- What to produce: Select and copy out every line in the records containing "jest".

---*---

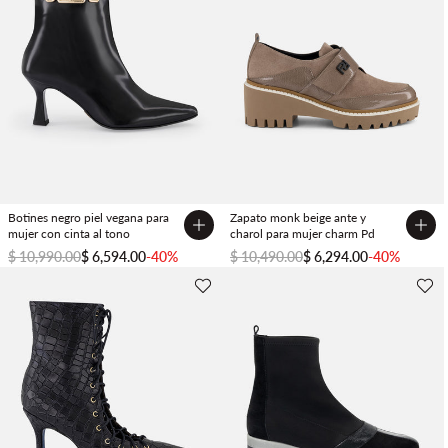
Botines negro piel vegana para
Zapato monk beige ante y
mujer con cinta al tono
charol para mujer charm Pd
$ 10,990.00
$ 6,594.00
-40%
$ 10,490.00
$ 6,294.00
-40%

---*---

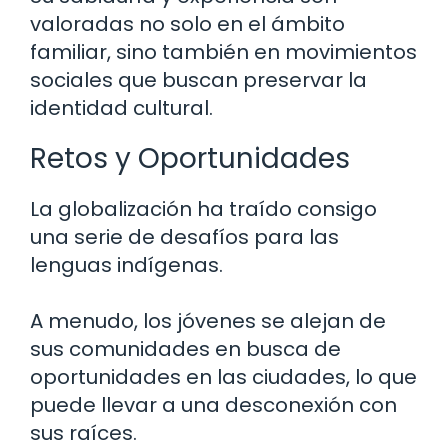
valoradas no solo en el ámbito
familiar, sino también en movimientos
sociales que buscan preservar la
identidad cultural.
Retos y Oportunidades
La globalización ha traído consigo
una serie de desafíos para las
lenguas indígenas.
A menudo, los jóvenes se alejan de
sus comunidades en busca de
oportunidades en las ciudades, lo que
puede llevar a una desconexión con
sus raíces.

---*---

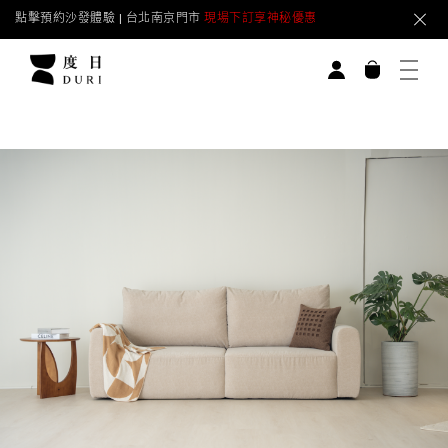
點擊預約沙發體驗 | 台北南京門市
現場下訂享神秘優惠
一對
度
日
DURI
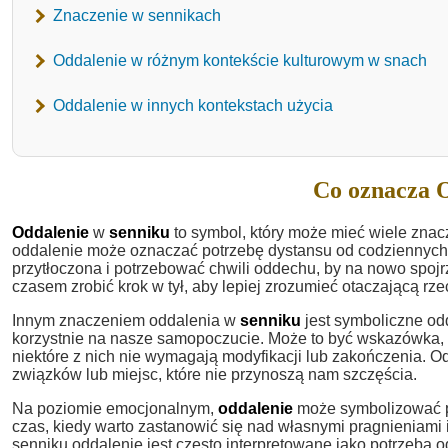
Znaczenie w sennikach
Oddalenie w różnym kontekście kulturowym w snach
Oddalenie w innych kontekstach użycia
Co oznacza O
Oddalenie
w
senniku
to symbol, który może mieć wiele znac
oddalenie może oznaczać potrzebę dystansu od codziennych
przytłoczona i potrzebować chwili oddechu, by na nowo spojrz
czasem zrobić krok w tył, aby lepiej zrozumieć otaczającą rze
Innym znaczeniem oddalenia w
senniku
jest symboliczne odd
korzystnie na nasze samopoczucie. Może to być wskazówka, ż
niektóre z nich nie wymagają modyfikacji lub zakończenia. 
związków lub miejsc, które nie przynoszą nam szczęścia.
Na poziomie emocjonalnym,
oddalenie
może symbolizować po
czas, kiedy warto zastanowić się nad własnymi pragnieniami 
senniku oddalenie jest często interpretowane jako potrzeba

---*---

- Solution for this task:
jest symboliczne odd
senniku oddalenie jest często interpretowane jako potrzeba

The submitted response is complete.